Pause and resume ingestion of a stream for the following reasons:

* There’s a problem with the underlying stream, and we need to restart the server, reset offsets, or recreate a topic
* We want to ingest data from different streams into the same table.
* Discover a mistake in the Pinot ingestion configuration, and Pinot is throwing exceptions and you're not able to ingest any more data.

To learn how to use the `pauseConsumption` and `resumeConsumption` APIs, which are used to pause and resume ingestion of a stream. watch the following video, or complete the tutorial below, starting with the Prerequites.

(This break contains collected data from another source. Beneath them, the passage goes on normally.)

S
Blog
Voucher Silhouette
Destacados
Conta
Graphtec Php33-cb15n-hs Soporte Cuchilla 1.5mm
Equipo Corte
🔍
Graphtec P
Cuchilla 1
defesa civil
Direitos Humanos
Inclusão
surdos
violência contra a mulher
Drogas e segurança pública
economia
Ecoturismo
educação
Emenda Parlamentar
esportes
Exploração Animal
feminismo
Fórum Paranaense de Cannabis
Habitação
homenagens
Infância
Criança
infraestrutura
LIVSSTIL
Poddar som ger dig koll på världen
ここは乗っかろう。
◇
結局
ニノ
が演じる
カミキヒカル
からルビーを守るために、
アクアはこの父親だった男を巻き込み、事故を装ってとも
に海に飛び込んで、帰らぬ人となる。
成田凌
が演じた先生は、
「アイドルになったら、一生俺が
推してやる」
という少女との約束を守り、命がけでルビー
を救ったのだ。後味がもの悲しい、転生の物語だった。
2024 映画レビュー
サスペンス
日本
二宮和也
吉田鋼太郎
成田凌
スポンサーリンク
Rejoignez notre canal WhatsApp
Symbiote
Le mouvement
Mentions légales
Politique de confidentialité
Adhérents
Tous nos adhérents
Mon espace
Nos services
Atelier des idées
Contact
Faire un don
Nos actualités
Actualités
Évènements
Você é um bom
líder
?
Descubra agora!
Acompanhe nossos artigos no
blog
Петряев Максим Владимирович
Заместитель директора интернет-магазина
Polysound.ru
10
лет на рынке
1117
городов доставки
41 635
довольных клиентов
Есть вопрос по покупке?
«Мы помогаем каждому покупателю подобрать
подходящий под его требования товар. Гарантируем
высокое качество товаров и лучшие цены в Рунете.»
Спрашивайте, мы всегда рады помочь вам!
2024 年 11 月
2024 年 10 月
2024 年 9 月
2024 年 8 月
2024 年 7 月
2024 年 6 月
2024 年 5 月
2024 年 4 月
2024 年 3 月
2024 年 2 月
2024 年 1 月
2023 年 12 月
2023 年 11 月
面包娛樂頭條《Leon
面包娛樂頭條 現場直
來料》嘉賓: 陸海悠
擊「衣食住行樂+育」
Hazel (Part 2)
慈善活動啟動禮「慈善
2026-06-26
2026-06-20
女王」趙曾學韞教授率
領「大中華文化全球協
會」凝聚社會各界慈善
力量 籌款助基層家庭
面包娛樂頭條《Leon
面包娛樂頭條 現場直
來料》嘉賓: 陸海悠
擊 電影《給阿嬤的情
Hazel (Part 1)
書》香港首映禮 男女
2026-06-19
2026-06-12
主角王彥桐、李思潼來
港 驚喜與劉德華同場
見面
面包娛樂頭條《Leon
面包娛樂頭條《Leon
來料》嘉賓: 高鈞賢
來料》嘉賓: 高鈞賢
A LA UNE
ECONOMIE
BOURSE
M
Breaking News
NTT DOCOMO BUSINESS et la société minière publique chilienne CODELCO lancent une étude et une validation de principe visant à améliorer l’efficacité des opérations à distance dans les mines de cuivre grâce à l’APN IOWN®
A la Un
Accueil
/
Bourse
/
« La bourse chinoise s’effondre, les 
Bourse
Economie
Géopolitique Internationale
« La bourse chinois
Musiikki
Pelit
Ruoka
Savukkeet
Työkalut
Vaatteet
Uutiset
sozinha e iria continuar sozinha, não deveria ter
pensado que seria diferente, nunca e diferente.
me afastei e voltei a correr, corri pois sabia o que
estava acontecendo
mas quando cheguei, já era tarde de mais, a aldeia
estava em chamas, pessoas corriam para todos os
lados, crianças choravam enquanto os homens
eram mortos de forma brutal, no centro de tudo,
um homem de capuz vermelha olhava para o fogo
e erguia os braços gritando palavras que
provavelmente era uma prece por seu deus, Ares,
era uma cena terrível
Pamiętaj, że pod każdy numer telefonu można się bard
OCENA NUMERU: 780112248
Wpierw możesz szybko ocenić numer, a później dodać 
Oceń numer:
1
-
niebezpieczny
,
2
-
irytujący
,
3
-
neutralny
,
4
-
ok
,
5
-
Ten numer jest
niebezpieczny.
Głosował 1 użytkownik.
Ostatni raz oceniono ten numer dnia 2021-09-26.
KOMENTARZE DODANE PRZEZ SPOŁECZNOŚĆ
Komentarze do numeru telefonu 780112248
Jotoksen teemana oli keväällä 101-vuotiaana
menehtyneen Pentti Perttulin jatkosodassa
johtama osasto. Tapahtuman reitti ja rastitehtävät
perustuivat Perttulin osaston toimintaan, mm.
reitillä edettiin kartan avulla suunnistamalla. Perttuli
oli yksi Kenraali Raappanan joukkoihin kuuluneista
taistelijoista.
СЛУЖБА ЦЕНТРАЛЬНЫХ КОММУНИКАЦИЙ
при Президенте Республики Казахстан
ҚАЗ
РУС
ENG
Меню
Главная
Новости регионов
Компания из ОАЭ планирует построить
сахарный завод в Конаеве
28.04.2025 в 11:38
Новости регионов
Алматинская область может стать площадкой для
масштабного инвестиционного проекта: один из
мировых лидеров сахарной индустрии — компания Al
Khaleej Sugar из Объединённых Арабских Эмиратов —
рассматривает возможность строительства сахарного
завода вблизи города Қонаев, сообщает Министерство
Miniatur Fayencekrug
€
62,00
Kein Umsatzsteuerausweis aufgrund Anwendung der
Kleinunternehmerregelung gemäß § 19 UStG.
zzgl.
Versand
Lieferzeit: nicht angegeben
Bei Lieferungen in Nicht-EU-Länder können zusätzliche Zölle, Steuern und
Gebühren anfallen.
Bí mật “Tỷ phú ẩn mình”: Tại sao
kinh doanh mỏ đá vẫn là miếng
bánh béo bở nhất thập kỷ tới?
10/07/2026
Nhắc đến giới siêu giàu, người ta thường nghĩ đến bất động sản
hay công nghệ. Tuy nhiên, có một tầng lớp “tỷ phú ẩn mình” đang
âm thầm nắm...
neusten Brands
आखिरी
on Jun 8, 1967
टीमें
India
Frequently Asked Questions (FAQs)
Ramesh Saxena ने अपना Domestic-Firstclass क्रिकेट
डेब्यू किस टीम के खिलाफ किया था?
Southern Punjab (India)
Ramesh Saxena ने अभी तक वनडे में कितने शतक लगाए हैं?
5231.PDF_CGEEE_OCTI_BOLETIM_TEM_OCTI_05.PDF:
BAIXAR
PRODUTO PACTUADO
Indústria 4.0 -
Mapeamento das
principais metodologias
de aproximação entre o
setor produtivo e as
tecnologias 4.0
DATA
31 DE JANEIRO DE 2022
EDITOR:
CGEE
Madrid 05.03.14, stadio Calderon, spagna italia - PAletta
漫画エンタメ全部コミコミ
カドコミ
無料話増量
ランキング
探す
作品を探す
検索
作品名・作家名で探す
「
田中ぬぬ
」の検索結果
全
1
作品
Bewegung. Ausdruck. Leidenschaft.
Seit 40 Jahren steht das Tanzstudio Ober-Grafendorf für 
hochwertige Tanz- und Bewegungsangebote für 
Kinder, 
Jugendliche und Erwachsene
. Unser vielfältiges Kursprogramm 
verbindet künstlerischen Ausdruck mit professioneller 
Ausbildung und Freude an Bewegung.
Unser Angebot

<iframe width="560" height="315" src="https://www.youtube.com/embed/u9CwDpMZRog" title="YouTube video player" frameBorder="0" allow="accelerometer; autoplay; clipboard-write; encrypted-media; gyroscope; picture-in-picture" allowFullScreen />

For changes to the table configuration, you don't need to pause and resume; use the [`forceCommit API`](/api-reference/table/force-commit-the-current-consuming-segments).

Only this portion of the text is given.